Tuesday 29 January 2013

Your Gods are made here

Who have not seen or at least heard of the breathtaking Hoysala temples of Belur and Halebidu and the magnificent Vijayanagar temples of Hampi. Many people are aware that some of the most Hoysala temples were sculpted by Janakacharya and his son Dankanacharya.
But did you ever wonder what happened to the descendents of these two great sculptors. Or what happened to other equally eminent artistes of rock and stone. Well, you can meet some of them, including the descendents of Shilpi Janakacharya and Dakanacharya at a small village near Bangalore.
What is likely to warm your heart is that the descendents along with several hundred others are still engaged in the task  of making sculptures, carving images and dressing stones. Yes, their profession is sculpting.
The small village of  Shivarapatna in Mallur taluk of Kolar district is home to the sculpture village where nearly 350 families are actively engaged in the profession of designing, sculpting and carvings images and idols.
One of the members of the sculpting families in the village is that of Basavalingacharya.
Basavalingacharya was the grandson of Shilpi Jakanacharya and it is believed that he settled down here. One of the reasons for the mass migration of sculptors to Shivarapatna was that it was very near to Kolar, which the capital of the early Gangas. The Gangas were master builders and they encouraged sculptors. It was due to this reason that Basavalingacharya settled down here.
His descendents still stay here and they also continue with the family vocation of sculpting.
The village of  Shivarapatna is named after the Ganga Emperor, Shivaramara. The village still boasts of the beautiful Shiva temple which was designed by Jakkannacharya and Dakanacharya. This later came to be known as Virdharaya Swami Temple.
For centuries, artistes here have been sculpting idols and statues. The sculptors are experts in both stone and metal carvings.
The Hindu deities are the main source of inspiration for these artistes or rather artisans.

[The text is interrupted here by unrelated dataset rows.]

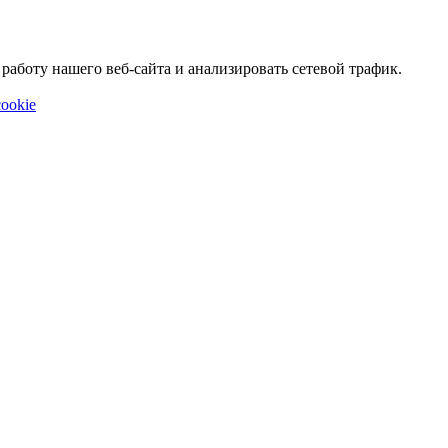
аботу нашего веб-сайта и анализировать сетевой трафик.
ookie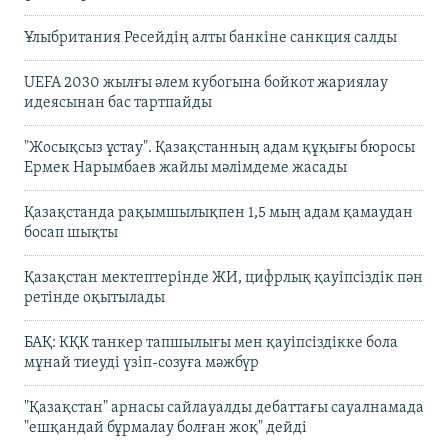
Ұлыбритания Ресейдің алты банкіне санкция салды
UEFA 2030 жылғы әлем кубогына бойкот жариялау
идеясынан бас тартпайды
"Жосықсыз ұстау". Қазақстанның адам құқығы бюросы
Ермек Нарымбаев жайлы мәлімдеме жасады
Қазақстанда рақымшылықпен 1,5 мың адам қамаудан
босап шықты
Қазақстан мектептерінде ЖИ, цифрлық қауіпсіздік пән
ретінде оқытылады
БАҚ: КҚК танкер тапшылығы мен қауіпсіздікке бола
мұнай тиеуді үзіп-созуға мәжбүр
"Қазақстан" арнасы сайлауалды дебаттағы сауалнамада
"ешқандай бұрмалау болған жоқ" дейді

 Since sculpting is a hereditary vocation, the business of sculpting has passed down from father to son. The skills to have been handed down by the older generation and there is no school of sculpture here to train people. These sculptors say they are descendents of Vishwakarma, the architect of Gods or Devas.
A majority of the sculptors belong to the Brahmin community.
They generally use granite, soapstone and sandstone for sculpting figures of gods and goddesses. The sculptors look at a stone and decided what figure they can carve on it- male, female or neuter gender. They decided on this by closely examining the sound quality of the stone.
The stones are procured from Heggadadevana Kote (HD Kote), Mysore, Chikajala and other places. Many temples in and around Bangalore and other cities have statues sculpted in the village such as the Ranganatha Swamy temple in Bangalore, the Sarvagna statue in Kolar, both of which were carved by the late Shilpi Sridharacharya.
Besides, the statue of  former Prime Minister Indira Gandhi  at the international airport in Delhi was sculpted here. The idols of many temples in Madurai, Udupi and Tirupathi have been sculpted here.
Shivarapatna is about 50 kilometres from Bangalore and the Government has declared it a heritage village.
By the way, Jnanpeetha awardee  Masthi Venkatesh Iyengar had his early education in this village.
The Karnataka State Handicrafts Development Corporation (KSHDC) has taken up a project to encourage sculpting. It is already working on a project in this regard.
The Union Government too has declared Shivarapatna as one of the cluster villages producing near similar products and facing common opportunities and threats. It has also defined an artisan cluster as geographically concentrated household units producing handicraft/handloom products.
It has classified the Shivarapatna  cluster as able to form 100 plus artisans and  twelve self help groups (SHG) supporting the strong work force. It has aid that the mobilisation is gaining momentum day by day.